__EXERCISE REQUIREMENTS__
Repeat, exactly as written, the line containing "School safety and dismissal platform" and each line after it through the end of the data.

:: MATERIAL PROVIDED

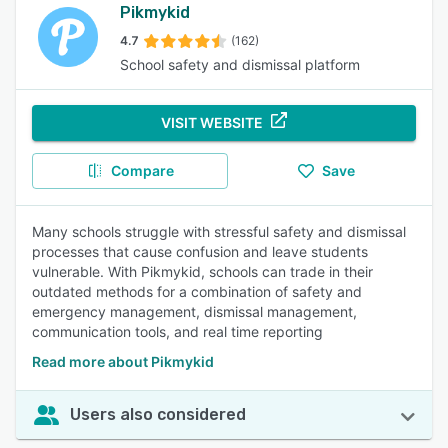
Pikmykid
4.7
(162)
School safety and dismissal platform
VISIT WEBSITE
Compare
Save
Many schools struggle with stressful safety and dismissal
processes that cause confusion and leave students
vulnerable. With Pikmykid, schools can trade in their
outdated methods for a combination of safety and
emergency management, dismissal management,
communication tools, and real time reporting
Read more about Pikmykid
Users also considered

::::

__RESPONSE__
School safety and dismissal platform
VISIT WEBSITE
Compare
Save
Many schools struggle with stressful safety and dismissal
processes that cause confusion and leave students
vulnerable. With Pikmykid, schools can trade in their
outdated methods for a combination of safety and
emergency management, dismissal management,
communication tools, and real time reporting
Read more about Pikmykid
Users also considered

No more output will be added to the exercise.